- **Information**
______
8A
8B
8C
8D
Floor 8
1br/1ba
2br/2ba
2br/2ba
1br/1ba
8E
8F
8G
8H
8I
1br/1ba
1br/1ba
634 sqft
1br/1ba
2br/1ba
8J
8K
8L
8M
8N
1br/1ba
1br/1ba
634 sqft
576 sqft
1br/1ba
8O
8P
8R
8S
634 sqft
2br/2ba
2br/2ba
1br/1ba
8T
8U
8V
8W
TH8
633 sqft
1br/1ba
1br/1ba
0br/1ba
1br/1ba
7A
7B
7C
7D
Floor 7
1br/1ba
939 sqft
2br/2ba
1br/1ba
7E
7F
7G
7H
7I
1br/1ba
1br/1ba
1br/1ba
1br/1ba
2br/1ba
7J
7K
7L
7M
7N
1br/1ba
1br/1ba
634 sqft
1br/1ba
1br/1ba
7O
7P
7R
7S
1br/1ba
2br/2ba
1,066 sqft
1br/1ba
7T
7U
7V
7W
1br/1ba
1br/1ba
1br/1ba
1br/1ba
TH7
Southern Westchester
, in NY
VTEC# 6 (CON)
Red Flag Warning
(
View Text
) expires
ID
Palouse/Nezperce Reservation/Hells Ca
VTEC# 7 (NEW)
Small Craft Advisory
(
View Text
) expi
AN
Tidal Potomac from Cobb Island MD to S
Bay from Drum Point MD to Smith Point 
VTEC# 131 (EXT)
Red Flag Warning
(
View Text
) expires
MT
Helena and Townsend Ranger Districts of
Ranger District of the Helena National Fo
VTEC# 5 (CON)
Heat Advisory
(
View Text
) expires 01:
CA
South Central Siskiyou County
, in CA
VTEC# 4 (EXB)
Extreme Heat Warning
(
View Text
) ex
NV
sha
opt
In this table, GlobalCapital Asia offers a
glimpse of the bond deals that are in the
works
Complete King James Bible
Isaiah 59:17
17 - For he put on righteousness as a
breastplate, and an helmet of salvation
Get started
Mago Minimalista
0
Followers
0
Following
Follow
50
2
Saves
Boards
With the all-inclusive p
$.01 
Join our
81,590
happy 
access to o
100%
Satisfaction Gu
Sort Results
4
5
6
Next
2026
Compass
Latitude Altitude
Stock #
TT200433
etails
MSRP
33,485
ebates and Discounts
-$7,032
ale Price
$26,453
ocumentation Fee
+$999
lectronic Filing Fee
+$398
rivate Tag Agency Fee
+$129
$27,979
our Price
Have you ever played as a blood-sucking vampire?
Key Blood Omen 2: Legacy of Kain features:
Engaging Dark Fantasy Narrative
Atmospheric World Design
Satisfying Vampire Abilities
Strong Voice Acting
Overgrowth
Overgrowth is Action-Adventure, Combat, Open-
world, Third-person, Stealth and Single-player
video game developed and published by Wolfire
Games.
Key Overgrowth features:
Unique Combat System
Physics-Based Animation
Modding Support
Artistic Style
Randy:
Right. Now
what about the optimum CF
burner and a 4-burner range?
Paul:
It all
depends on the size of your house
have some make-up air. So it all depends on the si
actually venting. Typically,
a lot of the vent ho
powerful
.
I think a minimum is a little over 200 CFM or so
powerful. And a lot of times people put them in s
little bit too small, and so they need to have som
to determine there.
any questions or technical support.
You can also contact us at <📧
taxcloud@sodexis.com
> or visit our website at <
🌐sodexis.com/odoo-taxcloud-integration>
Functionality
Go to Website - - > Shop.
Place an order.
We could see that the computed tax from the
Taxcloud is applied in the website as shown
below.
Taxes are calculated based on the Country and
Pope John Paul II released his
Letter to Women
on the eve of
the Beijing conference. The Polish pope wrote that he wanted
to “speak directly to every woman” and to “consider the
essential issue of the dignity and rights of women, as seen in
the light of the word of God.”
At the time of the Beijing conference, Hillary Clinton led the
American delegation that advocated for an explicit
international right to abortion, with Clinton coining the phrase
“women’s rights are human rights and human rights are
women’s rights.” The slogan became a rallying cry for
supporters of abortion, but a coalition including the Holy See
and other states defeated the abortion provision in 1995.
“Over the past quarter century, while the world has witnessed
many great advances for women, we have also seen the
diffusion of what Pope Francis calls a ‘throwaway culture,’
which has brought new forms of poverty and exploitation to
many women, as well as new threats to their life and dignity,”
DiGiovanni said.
______
- **Task objective**
Go back to the listing above and please repeat it exactly.

- **Exercise answer**
8A
8B
8C
8D
Floor 8
1br/1ba
2br/2ba
2br/2ba
1br/1ba
8E
8F
8G
8H
8I
1br/1ba
1br/1ba
634 sqft
1br/1ba
2br/1ba
8J
8K
8L
8M
8N
1br/1ba
1br/1ba
634 sqft
576 sqft
1br/1ba
8O
8P
8R
8S
634 sqft
2br/2ba
2br/2ba
1br/1ba
8T
8U
8V
8W
TH8
633 sqft
1br/1ba
1br/1ba
0br/1ba
1br/1ba
7A
7B
7C
7D
Floor 7
1br/1ba
939 sqft
2br/2ba
1br/1ba
7E
7F
7G
7H
7I
1br/1ba
1br/1ba
1br/1ba
1br/1ba
2br/1ba
7J
7K
7L
7M
7N
1br/1ba
1br/1ba
634 sqft
1br/1ba
1br/1ba
7O
7P
7R
7S
1br/1ba
2br/2ba
1,066 sqft
1br/1ba
7T
7U
7V
7W
1br/1ba
1br/1ba
1br/1ba
1br/1ba
TH7
Southern Westchester
, in NY
VTEC# 6 (CON)
Red Flag Warning
(
View Text
) expires
ID
Palouse/Nezperce Reservation/Hells Ca
VTEC# 7 (NEW)
Small Craft Advisory
(
View Text
) expi
AN
Tidal Potomac from Cobb Island MD to S
Bay from Drum Point MD to Smith Point 
VTEC# 131 (EXT)
Red Flag Warning
(
View Text
) expires
MT
Helena and Townsend Ranger Districts of
Ranger District of the Helena National Fo
VTEC# 5 (CON)
Heat Advisory
(
View Text
) expires 01:
CA
South Central Siskiyou County
, in CA
VTEC# 4 (EXB)
Extreme Heat Warning
(
View Text
) ex
NV
sha
opt
In this table, GlobalCapital Asia offers a
glimpse of the bond deals that are in the
works
Complete King James Bible
Isaiah 59:17
17 - For he put on righteousness as a
breastplate, and an helmet of salvation
Get started
Mago Minimalista
0
Followers
0
Following
Follow
50
2
Saves
Boards
With the all-inclusive p
$.01 
Join our
81,590
happy 
access to o
100%
Satisfaction Gu
Sort Results
4
5
6
Next
2026
Compass
Latitude Altitude
Stock #
TT200433
etails
MSRP
33,485
ebates and Discounts
-$7,032
ale Price
$26,453
ocumentation Fee
+$999
lectronic Filing Fee
+$398
rivate Tag Agency Fee
+$129
$27,979
our Price
Have you ever played as a blood-sucking vampire?
Key Blood Omen 2: Legacy of Kain features:
Engaging Dark Fantasy Narrative
Atmospheric World Design
Satisfying Vampire Abilities
Strong Voice Acting
Overgrowth
Overgrowth is Action-Adventure, Combat, Open-
world, Third-person, Stealth and Single-player
video game developed and published by Wolfire
Games.
Key Overgrowth features:
Unique Combat System
Physics-Based Animation
Modding Support
Artistic Style
Randy:
Right. Now
what about the optimum CF
burner and a 4-burner range?
Paul:
It all
depends on the size of your house
have some make-up air. So it all depends on the si
actually venting. Typically,
a lot of the vent ho
powerful
.
I think a minimum is a little over 200 CFM or so
powerful. And a lot of times people put them in s
little bit too small, and so they need to have som
to determine there.
any questions or technical support.
You can also contact us at <📧
taxcloud@sodexis.com
> or visit our website at <
🌐sodexis.com/odoo-taxcloud-integration>
Functionality
Go to Website - - > Shop.
Place an order.
We could see that the computed tax from the
Taxcloud is applied in the website as shown
below.
Taxes are calculated based on the Country and
Pope John Paul II released his
Letter to Women
on the eve of
the Beijing conference. The Polish pope wrote that he wanted
to “speak directly to every woman” and to “consider the
essential issue of the dignity and rights of women, as seen in
the light of the word of God.”
At the time of the Beijing conference, Hillary Clinton led the
American delegation that advocated for an explicit
international right to abortion, with Clinton coining the phrase
“women’s rights are human rights and human rights are
women’s rights.” The slogan became a rallying cry for
supporters of abortion, but a coalition including the Holy See
and other states defeated the abortion provision in 1995.
“Over the past quarter century, while the world has witnessed
many great advances for women, we have also seen the
diffusion of what Pope Francis calls a ‘throwaway culture,’
which has brought new forms of poverty and exploitation to
many women, as well as new threats to their life and dignity,”
DiGiovanni said.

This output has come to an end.